The output should be the listing below, limited to the lines from the one with "ONLINE DAGBLADEN" through the one with "başvuru hakkı saklı", exact and without pictures.

━━━━━ INPUT DATA

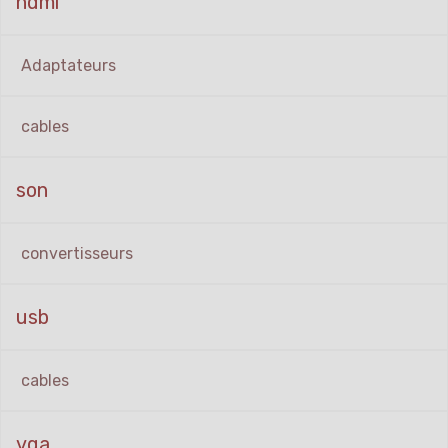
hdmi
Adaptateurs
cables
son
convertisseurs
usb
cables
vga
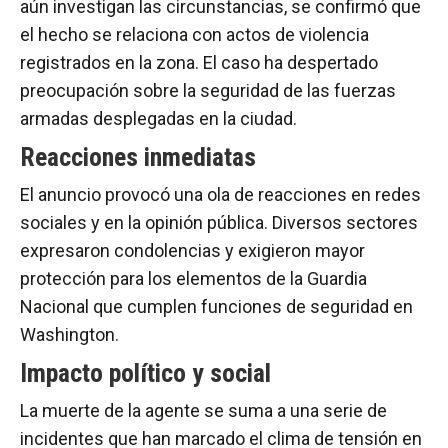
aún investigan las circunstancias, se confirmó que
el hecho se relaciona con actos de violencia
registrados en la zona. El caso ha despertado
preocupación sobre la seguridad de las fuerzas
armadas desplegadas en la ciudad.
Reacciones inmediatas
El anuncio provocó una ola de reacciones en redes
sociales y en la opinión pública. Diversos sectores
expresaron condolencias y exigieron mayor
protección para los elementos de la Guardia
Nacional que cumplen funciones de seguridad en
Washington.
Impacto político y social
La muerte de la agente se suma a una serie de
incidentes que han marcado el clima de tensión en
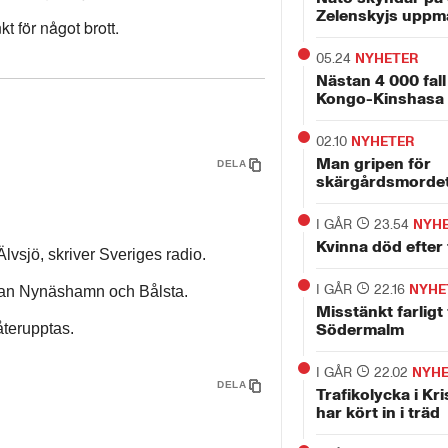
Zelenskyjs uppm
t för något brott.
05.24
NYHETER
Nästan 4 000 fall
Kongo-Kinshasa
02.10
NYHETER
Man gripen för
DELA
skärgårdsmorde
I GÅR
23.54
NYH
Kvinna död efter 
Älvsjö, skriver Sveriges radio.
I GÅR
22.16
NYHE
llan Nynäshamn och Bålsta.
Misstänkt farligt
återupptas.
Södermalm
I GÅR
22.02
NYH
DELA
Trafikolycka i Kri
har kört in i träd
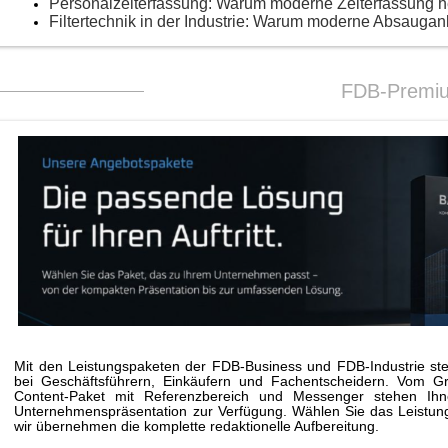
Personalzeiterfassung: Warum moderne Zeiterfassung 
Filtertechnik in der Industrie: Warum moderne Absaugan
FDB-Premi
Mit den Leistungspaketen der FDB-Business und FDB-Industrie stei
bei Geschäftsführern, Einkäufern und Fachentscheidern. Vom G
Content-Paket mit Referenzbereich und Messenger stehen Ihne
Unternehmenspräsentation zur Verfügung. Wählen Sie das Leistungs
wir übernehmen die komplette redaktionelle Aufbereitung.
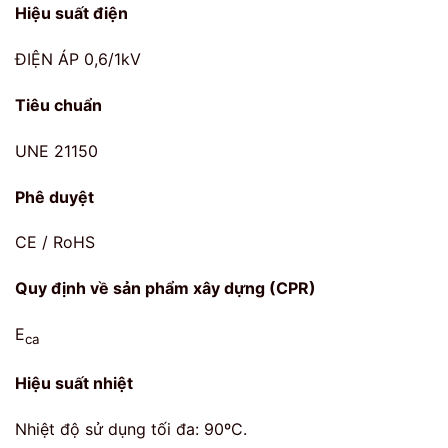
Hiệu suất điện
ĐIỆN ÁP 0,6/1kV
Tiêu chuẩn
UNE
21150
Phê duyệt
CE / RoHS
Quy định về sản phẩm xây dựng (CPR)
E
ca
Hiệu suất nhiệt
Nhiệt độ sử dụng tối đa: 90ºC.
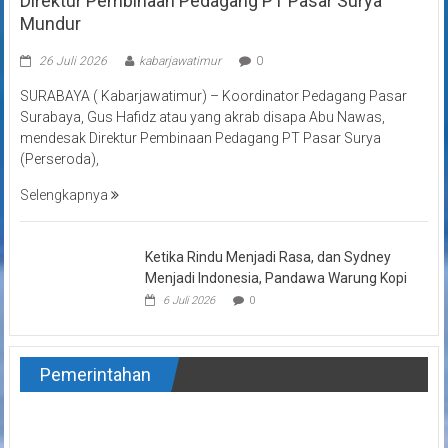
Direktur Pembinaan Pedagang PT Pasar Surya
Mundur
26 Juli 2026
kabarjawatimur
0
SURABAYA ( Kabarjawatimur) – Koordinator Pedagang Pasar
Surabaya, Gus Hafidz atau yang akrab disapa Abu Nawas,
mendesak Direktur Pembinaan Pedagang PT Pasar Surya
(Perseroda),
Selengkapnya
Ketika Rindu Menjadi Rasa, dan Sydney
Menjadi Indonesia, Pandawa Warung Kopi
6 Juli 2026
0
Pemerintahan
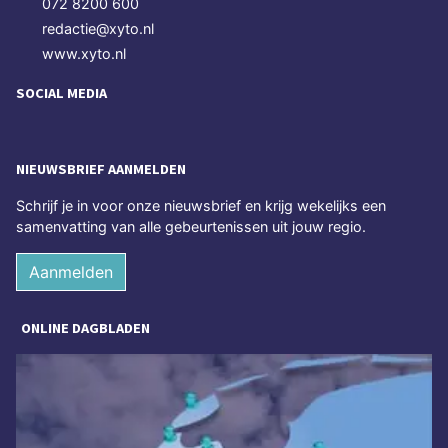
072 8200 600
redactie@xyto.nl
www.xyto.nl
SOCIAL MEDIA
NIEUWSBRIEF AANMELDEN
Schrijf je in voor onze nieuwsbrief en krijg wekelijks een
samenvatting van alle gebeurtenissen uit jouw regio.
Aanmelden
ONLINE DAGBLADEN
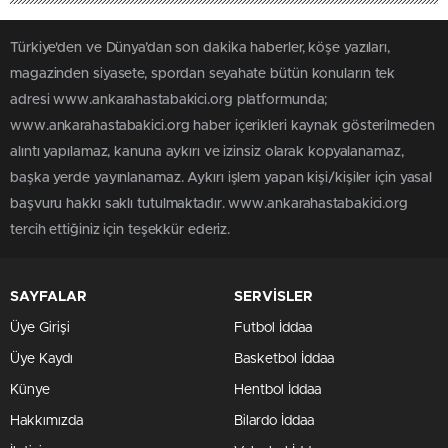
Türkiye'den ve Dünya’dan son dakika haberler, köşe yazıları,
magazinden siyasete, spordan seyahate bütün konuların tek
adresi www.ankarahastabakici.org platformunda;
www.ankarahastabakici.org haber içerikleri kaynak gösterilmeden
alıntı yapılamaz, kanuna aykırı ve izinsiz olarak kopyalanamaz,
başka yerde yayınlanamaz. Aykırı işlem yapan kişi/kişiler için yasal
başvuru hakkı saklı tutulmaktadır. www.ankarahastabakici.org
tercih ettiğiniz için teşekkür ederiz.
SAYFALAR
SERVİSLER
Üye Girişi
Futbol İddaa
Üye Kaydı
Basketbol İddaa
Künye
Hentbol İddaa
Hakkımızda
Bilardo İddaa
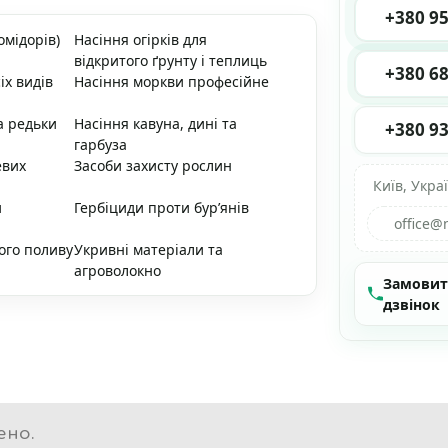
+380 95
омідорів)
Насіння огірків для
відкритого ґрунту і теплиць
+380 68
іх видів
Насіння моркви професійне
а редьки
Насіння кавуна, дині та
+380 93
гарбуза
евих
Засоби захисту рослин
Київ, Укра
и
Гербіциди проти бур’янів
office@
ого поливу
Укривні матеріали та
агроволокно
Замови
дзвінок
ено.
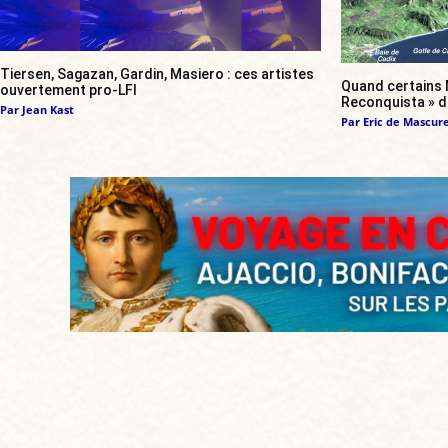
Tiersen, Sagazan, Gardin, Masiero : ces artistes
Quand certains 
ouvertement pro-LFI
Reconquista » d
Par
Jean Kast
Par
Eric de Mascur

━━━━━━━━━━

SOLUTION FOR THIS PROBLEM
ONLINE DAGBLADEN
Türkiye'den ve Dünya’dan son dakika haberler, köşe yazıları,
magazinden siyasete, spordan seyahate bütün konuların tek
adresi www.ankarahastabakici.org platformunda;
www.ankarahastabakici.org haber içerikleri kaynak gösterilmeden
alıntı yapılamaz, kanuna aykırı ve izinsiz olarak kopyalanamaz,
başka yerde yayınlanamaz. Aykırı işlem yapan kişi/kişiler için yasal
başvuru hakkı saklı tutulmaktadır. www.ankarahastabakici.org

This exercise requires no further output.